Afin qu’aucune grandeur ne manquât à l’origine de Notre-Dame de Paris, ce fut un pape illustre, Alexandre III, qui bénit ses fondements. Ce grand homme, comme tous les papes du moyen âge, … avait sacrifié sa vie à l’émancipation sérieuse de l’Italie. La proscription en avait été le prix.
Chassé de Rome par la faction des Gibelins et les violences de l’empereur Frédéric II, il était venu en France, à travers mille périls, chercher une patrie dans la patrie commune de tous les opprimés. Louis VII régnait alors, maintenant son royaume dans l’obédience du pape Alexandre III, contre son compétiteur l’antipape Octavien, qui prit le nom de Victor.
Maurice de Sully entrait dans ses conseils.

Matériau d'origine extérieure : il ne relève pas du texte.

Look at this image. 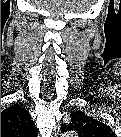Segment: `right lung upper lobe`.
Listing matches in <instances>:
<instances>
[{
    "label": "right lung upper lobe",
    "instance_id": "1",
    "mask_svg": "<svg viewBox=\"0 0 121 137\" xmlns=\"http://www.w3.org/2000/svg\"><path fill=\"white\" fill-rule=\"evenodd\" d=\"M34 132L31 116L20 105H12L1 112V135H29Z\"/></svg>",
    "mask_w": 121,
    "mask_h": 137
}]
</instances>
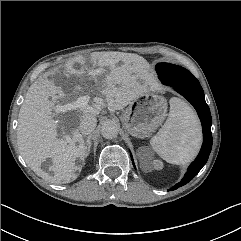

Nous le voyons employé comme négociateur, en 1172, dans la conférence de Saint-Jean-de-Losne, où il soutint dignement les droits du grand pontife reconnu par la France. C’est peu de jours après qu’il eut l’honneur de recevoir dans sa ville épiscopale l’intrépide champion de l’Italie et du Saint-Siège.
La capitale entière se porta à sa rencontre; le roi lui fit escorte à la tête de son peuple, et les chroniques remarquent que le dimanche où l’Église chante le Laetare, le pape porta la rose d’or, suivant le rite usité dans l’Église romaine[5].
[1] Dans le courant de l’année 1712, des fouilles pratiquées sous le chœur de Notre-Dame mirent à découvert des pierres cubiques ayant servi d’autels, et portant les figures de Jupiter, de Vulcain, d’Esus, de Castor et du vieux Cernunos, avec leurs attributs. Singulier mélange des dieux de la Gaule et de Rome, des vaincus et des vainqueurs! Une inscription portait : Nautæ Parisiaci publice posuerunt.
[2] Thomas Cantipratanus, lib. II, cap. XXIX, cit. apud Du Boulai, Hist. Univ. Paris., IV sec., t. II, p. 418.
[3] Cæsarius Heislerbackensis, apud Dubois, Hist. Eccl. Paris., t. II, p. 124.
[4] Robertus de Monte, apud Dubois, Hist. Eccl. Paris., loc. cit., p. 123.
[5] Chronique de Véselai, apud Hist. Eccl. Paris., t. II,128.